Ok, here is a patch to the comment module, not to the captcha module, which supports asking question s of people who post anonymous comments.

Captchas, as I indicated, are way-overkill. And they don't work for the blind. And they are a pain. Just asking a simple question works fine, if the question is a different one though up by each different drupal administrator. Truth is, I don't think spammers will take the time to try to collect answers and write bots to use them, but if they do, just change the question from time to time.

I use a very simple question (what's my first name) but of course I recommend you think up your own question. As long as the questions follow no pattern, the spammers can't automate figuring them out.

Try this patch and you'll have no more comment spam. You must turn on anonymous comments -- that's the point.

After putting in this patch, go to your comment config page.

I think content and comment captchas are a really good idea.

Answering a small question as alternatively suggested above is another feature altogether.

Have others considered the #6 captcha.patch to be stable w/ 4.6.3?

Thanks again for putting that together.

I can't make much sense of all these revisions.....what I really want to know is - I have a month old install of 4.6.3 and the latest captcha 4.6.x modules downloaded and installed.
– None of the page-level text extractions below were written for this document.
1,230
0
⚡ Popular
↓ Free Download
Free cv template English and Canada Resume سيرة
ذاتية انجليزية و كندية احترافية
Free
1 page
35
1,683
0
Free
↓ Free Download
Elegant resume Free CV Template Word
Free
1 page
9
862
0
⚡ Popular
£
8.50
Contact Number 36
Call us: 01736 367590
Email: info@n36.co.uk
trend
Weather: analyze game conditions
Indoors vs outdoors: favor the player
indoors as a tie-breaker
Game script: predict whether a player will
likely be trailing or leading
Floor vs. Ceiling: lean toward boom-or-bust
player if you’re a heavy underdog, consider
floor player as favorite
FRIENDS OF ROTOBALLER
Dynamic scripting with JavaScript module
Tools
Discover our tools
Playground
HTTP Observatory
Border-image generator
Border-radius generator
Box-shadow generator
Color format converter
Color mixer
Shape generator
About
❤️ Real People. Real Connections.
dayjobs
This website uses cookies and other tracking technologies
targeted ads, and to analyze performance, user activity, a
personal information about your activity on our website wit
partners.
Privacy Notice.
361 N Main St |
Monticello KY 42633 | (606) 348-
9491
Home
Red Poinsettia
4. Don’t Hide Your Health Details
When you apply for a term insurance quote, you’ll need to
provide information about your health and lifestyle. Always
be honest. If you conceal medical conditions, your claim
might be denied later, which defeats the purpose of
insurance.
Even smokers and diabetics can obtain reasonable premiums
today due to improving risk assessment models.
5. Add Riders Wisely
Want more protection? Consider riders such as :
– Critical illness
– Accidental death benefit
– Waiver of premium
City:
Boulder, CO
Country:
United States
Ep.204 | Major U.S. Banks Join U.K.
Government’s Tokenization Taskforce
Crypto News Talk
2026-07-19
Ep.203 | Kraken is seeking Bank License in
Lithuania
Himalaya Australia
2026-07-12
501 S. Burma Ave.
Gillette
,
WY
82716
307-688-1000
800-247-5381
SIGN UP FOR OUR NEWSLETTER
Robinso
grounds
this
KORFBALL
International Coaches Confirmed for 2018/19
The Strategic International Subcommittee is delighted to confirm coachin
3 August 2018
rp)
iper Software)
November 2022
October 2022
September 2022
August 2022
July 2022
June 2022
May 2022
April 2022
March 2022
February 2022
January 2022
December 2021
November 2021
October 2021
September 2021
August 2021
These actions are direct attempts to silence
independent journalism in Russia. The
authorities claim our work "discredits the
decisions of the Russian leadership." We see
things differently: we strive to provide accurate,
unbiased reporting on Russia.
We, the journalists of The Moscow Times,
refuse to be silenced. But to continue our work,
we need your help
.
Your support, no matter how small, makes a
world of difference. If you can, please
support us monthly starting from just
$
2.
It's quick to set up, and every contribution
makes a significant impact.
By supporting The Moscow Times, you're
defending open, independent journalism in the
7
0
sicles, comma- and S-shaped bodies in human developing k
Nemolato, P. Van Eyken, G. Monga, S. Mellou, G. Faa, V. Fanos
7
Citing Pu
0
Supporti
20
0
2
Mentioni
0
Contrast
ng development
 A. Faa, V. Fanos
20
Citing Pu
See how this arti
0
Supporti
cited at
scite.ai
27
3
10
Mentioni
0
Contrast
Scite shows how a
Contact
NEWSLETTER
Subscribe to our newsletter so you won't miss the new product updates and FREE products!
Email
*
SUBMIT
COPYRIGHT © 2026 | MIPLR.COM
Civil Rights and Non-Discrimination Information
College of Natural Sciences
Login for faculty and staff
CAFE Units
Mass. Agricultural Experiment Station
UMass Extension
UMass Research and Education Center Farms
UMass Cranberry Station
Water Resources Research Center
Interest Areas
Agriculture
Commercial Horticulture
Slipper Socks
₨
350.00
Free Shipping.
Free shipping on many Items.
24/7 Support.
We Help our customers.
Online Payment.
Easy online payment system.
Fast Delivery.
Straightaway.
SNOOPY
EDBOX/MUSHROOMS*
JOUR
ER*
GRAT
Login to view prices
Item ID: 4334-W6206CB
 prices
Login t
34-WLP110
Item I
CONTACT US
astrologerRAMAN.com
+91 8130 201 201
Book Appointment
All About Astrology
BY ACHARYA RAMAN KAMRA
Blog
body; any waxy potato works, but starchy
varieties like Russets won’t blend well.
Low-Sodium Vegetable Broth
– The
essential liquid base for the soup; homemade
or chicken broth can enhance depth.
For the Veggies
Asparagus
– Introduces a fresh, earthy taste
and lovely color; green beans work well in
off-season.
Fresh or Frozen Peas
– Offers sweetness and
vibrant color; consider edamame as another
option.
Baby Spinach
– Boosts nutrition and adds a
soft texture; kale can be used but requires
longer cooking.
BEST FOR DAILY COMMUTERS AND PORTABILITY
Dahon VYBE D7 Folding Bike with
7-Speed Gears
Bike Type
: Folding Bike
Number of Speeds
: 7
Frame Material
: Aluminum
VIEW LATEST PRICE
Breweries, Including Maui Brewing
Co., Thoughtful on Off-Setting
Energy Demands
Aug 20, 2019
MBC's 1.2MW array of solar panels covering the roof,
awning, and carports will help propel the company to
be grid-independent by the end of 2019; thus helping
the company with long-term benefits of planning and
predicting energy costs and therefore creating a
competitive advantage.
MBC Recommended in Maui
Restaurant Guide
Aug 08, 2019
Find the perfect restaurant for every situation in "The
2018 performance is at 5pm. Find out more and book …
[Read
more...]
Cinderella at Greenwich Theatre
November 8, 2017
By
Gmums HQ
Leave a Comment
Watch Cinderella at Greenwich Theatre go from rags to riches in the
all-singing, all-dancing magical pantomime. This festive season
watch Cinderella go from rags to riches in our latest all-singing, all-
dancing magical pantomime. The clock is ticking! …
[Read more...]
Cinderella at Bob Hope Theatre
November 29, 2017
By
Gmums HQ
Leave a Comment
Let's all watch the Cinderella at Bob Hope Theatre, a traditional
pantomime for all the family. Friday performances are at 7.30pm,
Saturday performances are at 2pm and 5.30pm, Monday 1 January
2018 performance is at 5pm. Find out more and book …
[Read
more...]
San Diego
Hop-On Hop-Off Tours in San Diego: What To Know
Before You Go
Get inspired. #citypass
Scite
Why the heck is there an option in settings for "check during anonymous comments" if it doesn't work (without some crazy patch not in core)?

Can someone explain this?

1. Comment captchas are supported in Drupal HEAD / 4.7, thanks to FormAPI.
2. Content captchas wil have to wait a while.

Just looking for any clarification - will anyone provide a patch for comment.module to work against captcha.module in 4.6.5?

I made a patch for 4.6.5

I've tested this on my installs - it seems to work for me.

Everything should be commented - all I did was re-patch and diff from existing patches for earlier versions of drupal.

--- comment.module.orig	2006-01-25 22:36:39.593183456 -0700
+++ comment.module	2006-01-25 22:50:09.268094160 -0700
@@ -441,6 +441,14 @@
   }
 
   // Validate the comment's body.
+// patch adds captcha module support
+// evilzenscientist 25Jan06
+// based on existing patches
+// comment.module_7.patch http://drupal.org/node/14708 
+//
+// Calls captcha to validate post.
+  module_invoke_all('comment', 'validate', $edit);
+// and back into the main comment code
   if ($edit['comment'] == '') {
     form_set_error('comment', t('The body of your comment is empty.'));
   }
@@ -1419,6 +1427,14 @@
 
   // format selector
   $form .= filter_form('format', $edit['format']);
+// patch adds captcha module support
+// evilzenscientist 25Jan06
+// based on existing patches
+// comment.module_7.patch http://drupal.org/node/14708 
+//
+// Calls captcha to validate post.
+  $form .= implode('', module_invoke_all('comment', 'form', $edit));
+// and back into the main comment code
 
   // preview button:
   $form .= form_hidden('cid', $edit['cid']);

Hi,

I've applied the new approach captcha module from #10. However, there is a bug on validation of the verification answer in the node creation forms.

This code

      // only validate captcha if "Submit" button is used
      if ($_POST['op'] == t('Preview') && (variable_get('captcha_code','') == '' || $node->captcha != variable_get('captcha_code',''))) {

should be changed to

      // only validate captcha if "Submit" button is used
      if ($_POST['op'] == t('Submit') && (variable_get('captcha_code','') == '' || $node->captcha != variable_get('captcha_code',''))) {

Also, there is a problem. If the user uses "Back" and "Forward" buttons of the browser, he can quickly spam the site and makes the captcha process non-sense. :(

Closing since this is supported in cvs version using fapi. Thanks for the patches / workarounds.

Is there any way we could get the simple question patch for ver 4.7? It really helped with spam.